The narrow papyrus sheet is complete at both sides and the bottom, but broken off at the top. The text has been written in a rather neat script, clearly sloping to the right, which can be dated to the late 8th or 9th century AD. The initial letters of lines 8 and 29 are enlarged and project into the left margin. This should make it clear that a new section is beginning here. This separation is additionally marked at the end of line 28, where a colon and a curved bow have been placed to fill the rest of the line. However, since an unknown number of lines are no longer present at the beginning of the text, it remains uncertain whether the preserved text belongs to a hymn with several sections or at least whether a second hymn begins in line 29. Within the text, sense units have been separated by superscript slashes or a tick to facilitate reading or singing of the hymns. There are occasional corrections above the lines. Spelling and grammar are poor, making it difficult to understand the text and forming a clear contrast to the neat script. As is often the case in Christian texts, the nomina sacra have been shortened and a line drawn across the letters.

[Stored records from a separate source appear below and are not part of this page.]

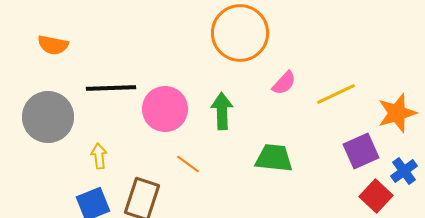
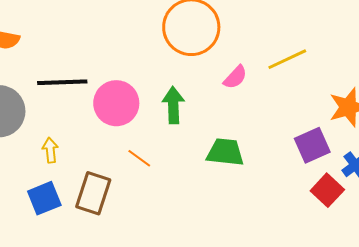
yellow line: (336, 94) -> (287, 59), moved

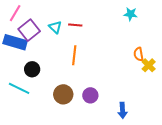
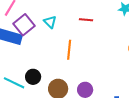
red line: (75, 25) -> (86, 20), moved
black circle: (32, 69) -> (33, 77), moved

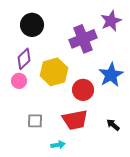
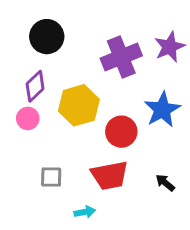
purple star: (111, 21) -> (170, 47), moved

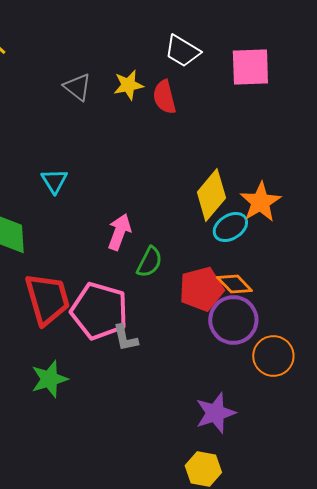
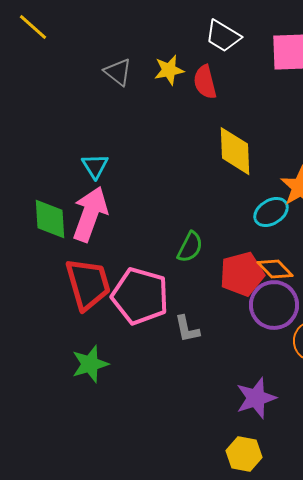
yellow diamond: (211, 195) -> (235, 151), moved, turned -42
pink arrow: (119, 232) -> (90, 214), moved, size x1.5
gray L-shape: (125, 338) -> (187, 329), moved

The baptism of Jesus Christ in the Jordan is the topic of the hymns. Within the church year it has been celebrated with the feast Theophany (Epiphany – appearance of the Lord) on the 6th January. The text is based on the New Testament accounts of this event and uses several verses from the Old Testament Psalms. In the incompletely preserved first section, the text begins with the arrival of Jesus Christ at the Jordan and his joy at his impending baptism. Above all, his majesty and glory are celebrated. In the second section, the congregation is called to rejoice and be glad about this event. The birth of Jesus Christ is first recalled and then reference is made to various miracles from his later life: the turning of water into wine at the wedding in Cana, the healing of a blind man in the pool of Siloah, the healing of a leper and the feeding of the five thousand with five loaves of bread. At the end of this section, the narrative thread of the first section is resumed and the baptism by John and God’s recognition of Jesus as Son is described. The last section once again gives a rather sober account of the events at the Jordan. This contrast to the first two sections, the repetition of details and the clear separation of the last section from the rest of the text described above make it conceivable that a new hymn is discernible here.

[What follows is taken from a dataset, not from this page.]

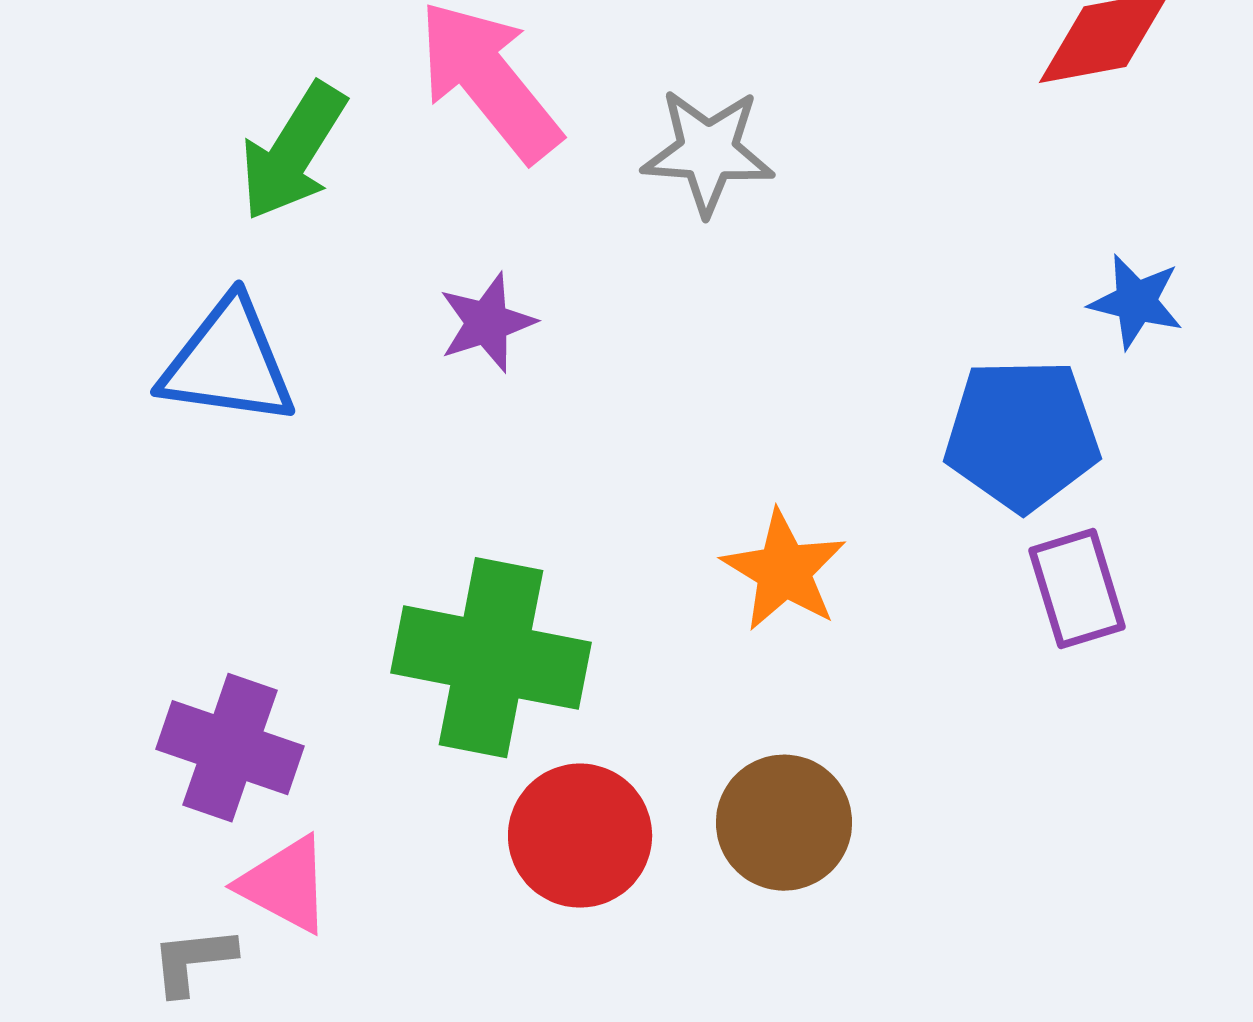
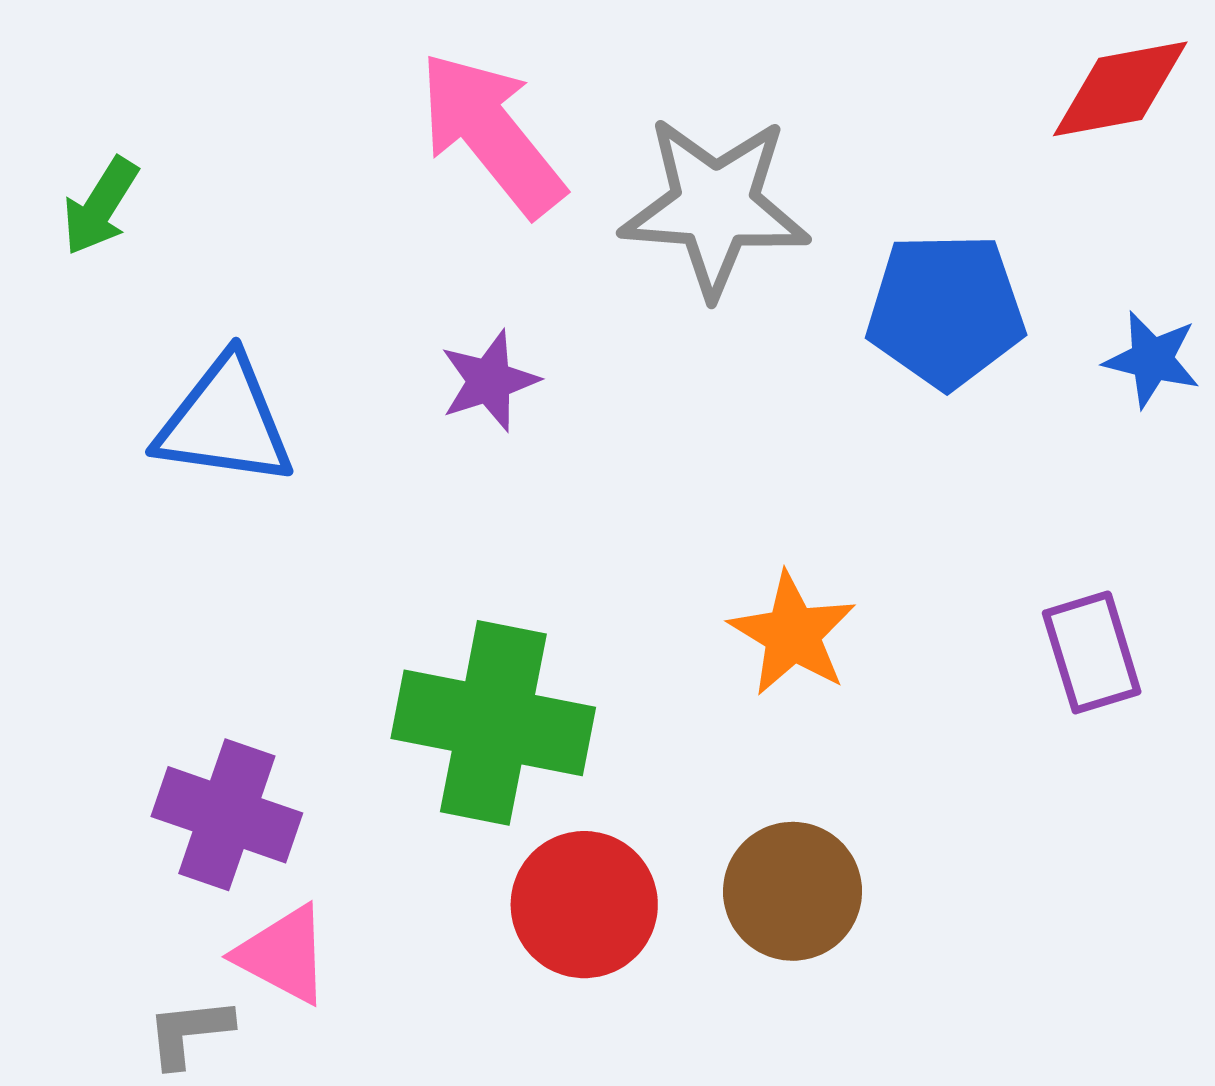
green arrow: (293, 152) -> (100, 206), moved, size x0.7
gray star: (708, 152) -> (715, 206), size x1.4
blue pentagon: (1022, 435) -> (946, 310), moved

It is possible that the leaf was used as an amulet, as might be indicated by the traces of folding. Both hymns show that Epiphany was already celebrated as the feast of baptism in Egypt of that time. In the first hymn in particular, the richness of this feast also becomes clear when various miracles are mentioned and associated with this feast.

These Christian hymns were on display in the special exhibition „Soundscapes – Music in Ancient Egypt“.